The Department of Political Science, Panjab University organised a commemorative lecture to celebrate the birth anniversary of one of the eminent social thinker and reformer Maharishi Dayanand Saraswati (1824-1883) who founded the Arya Samaj in 1875.

Commemorative lecture to celebrate birth anniversary of Maharishi Dayanand Saraswati 

Chandigarh, February 20, 2023: The Department of Political Science, Panjab University organised a commemorative lecture to celebrate the birth anniversary of one of the eminent social thinker and reformer Maharishi Dayanand Saraswati (1824-1883) who founded the Arya Samaj in 1875. Dr Ashish Kumar of the University Department of History made a presentation on the seminal ideas of Maharishi Dayanand Saraswati as a part of the ongoing 200th Jayanti celebrations of Maharishi as well as G-20 youth programme. Dr Kumar observed that the 19th century in India’s history saw an intense churning of great many thoughts, when many thinkers and philosophers gave a call for social and religious reform of India’s Hindu society, Maharishi Dayanand Saraswati (1824-1883) being one of them. Maharishi invoked the authority of the Vedas as the most authentic Indian religious texts. In his seminal work Satyartha Prakash, Maharishi elaborated his views on Hindu society, its past, present and possible future. Having rejected brahminical priesthood, child marriage, untouchability and caste system, Maharishi sought to purge Hinduism of all its post-Vedic accretions and at the same time, he supported widow remarriage, inter-caste marriages and female education. He put the Aryans - the practitioners of the Vedas, into God’s chosen people to whom the Veda had been revealed and whose language was the source of all Indo-European languages. The opposite of an Arya (excellent man) was Dasyu (wicked man), and this binary of Arya and Dasyu constituted the core of Maharishi Dayanand Saraswati’s world view, in which the Vedic-Aryan age was imagined as a golden age of India’s Hindu civilization and the following period, when Aryan values were corrupted due to the influx of non-Aryan beliefs and practices (idol worship, pilgrimage, miracles, astrology, ritualism), was imagined as an age of lost paradise.
 
Dr.

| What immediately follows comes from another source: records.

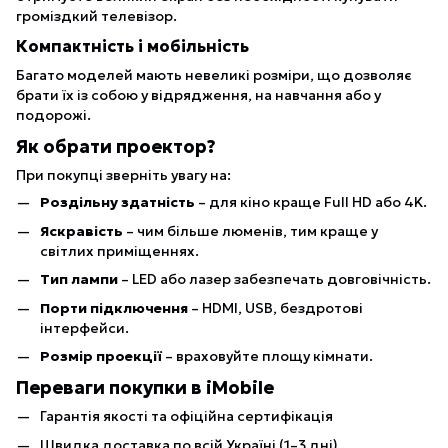
громіздкий телевізор.
Компактність і мобільність
Багато моделей мають невеликі розміри, що дозволяє
брати їх із собою у відрядження, на навчання або у
подорожі.
Як обрати проектор?
При покупці зверніть увагу на:
Роздільну здатність
– для кіно краще Full HD або 4K.
Яскравість
– чим більше люменів, тим краще у
світлих приміщеннях.
Тип лампи
– LED або лазер забезпечать довговічність.
Порти підключення
– HDMI, USB, бездротові
інтерфейси.
Розмір проекції
– враховуйте площу кімнати.
Переваги покупки в iMobile
Гарантія якості та офіційна сертифікація
Швидка доставка по всій Україні (1–3 дні)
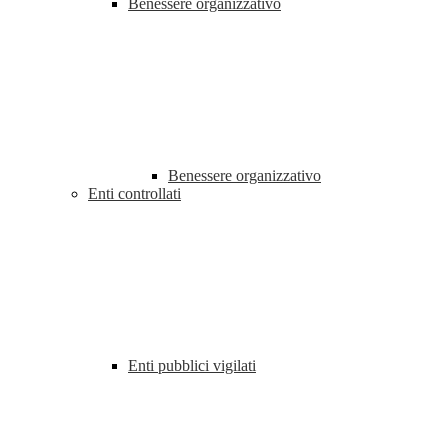
Benessere organizzativo
Benessere organizzativo
Enti controllati
Enti pubblici vigilati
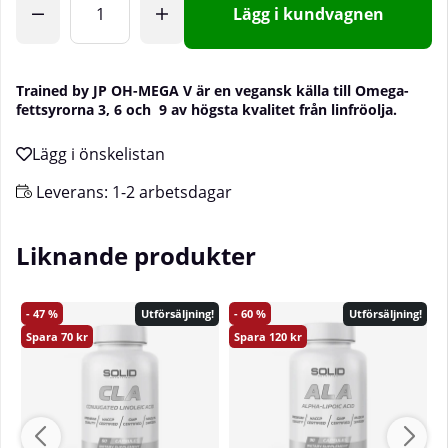
Lägg i kundvagnen
Trained by JP OH-MEGA V är en vegansk källa till Omega-
fettsyrorna 3, 6 och 9 av högsta kvalitet från linfröolja.
Leverans:
1-2 arbetsdagar
Liknande produkter
47
60
Utförsäljning!
Utförsäljning!
70
120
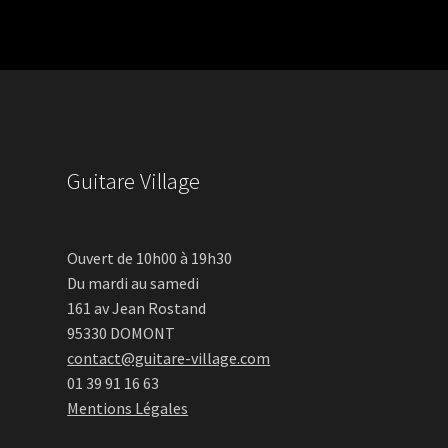
Guitare Village
Ouvert de 10h00 à 19h30
Du mardi au samedi
161 av Jean Rostand
95330 DOMONT
contact@guitare-village.com
01 39 91 16 63
Mentions Légales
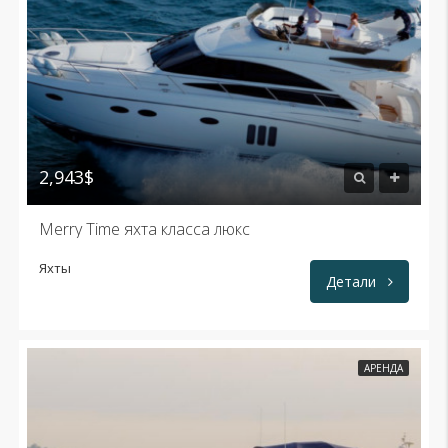
2,943$
Merry Time яхта класса люкс
Яхты
Детали
АРЕНДА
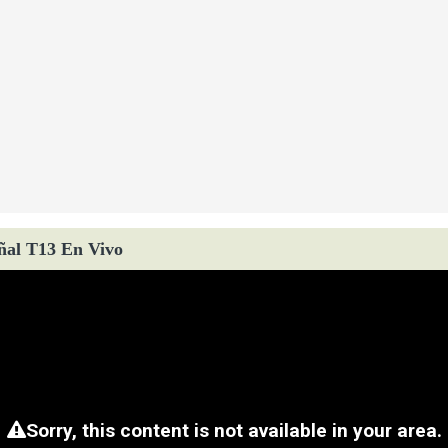
ñal T13 En Vivo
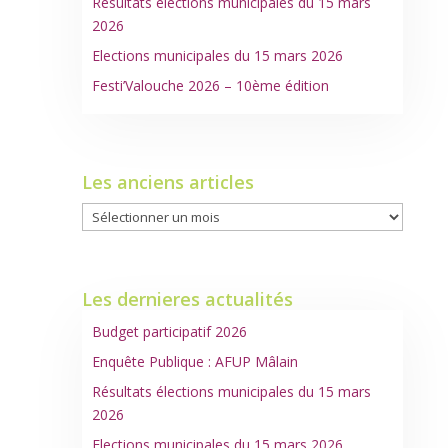
Résultats élections municipales du 15 mars
2026
Elections municipales du 15 mars 2026
Festi’Valouche 2026 – 10ème édition
Les anciens articles
Les
anciens
articles
Les dernieres actualités
Budget participatif 2026
Enquête Publique : AFUP Mâlain
Résultats élections municipales du 15 mars
2026
Elections municipales du 15 mars 2026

Ashish Kumar further observed that Maharishi Dayanand Saraswati’s ideas were shaped by the colonial discourse on India’s past in the 19th century. Not only a new historical perspective but also an entirely new history of India’s past - different from the Itihas-Purana tradition, was produced by the colonial scholars, according to whom, India’s history started with a big bang - the Aryan invasion, in a hoary past, and it set a chain of events in motion that shaped the course of India’s history up to the modern times. In other words, India’s history was imagined as a perennial conflict between different races, and among these different races, the Aryans were accepted as the most important race that not only gave India its Hindu religion but also varna-caste system and thus the Aryans were projected as the true founders of India’s Hindu civilization. Within this colonial discourse ideas are situated of Maharishi Dayanand Saraswati, who in a response to European modernity launched a Hindu reform movement in the 19th century and gave a call, ‘Go Back to the Vedas’.  The lecture was followed by an intense discussion. It was attended by the students, researchers and faculty of the department during which Maharishi role as social reformer who emphasised on gender equality and opposed child marriage and sanctioned widow marriages.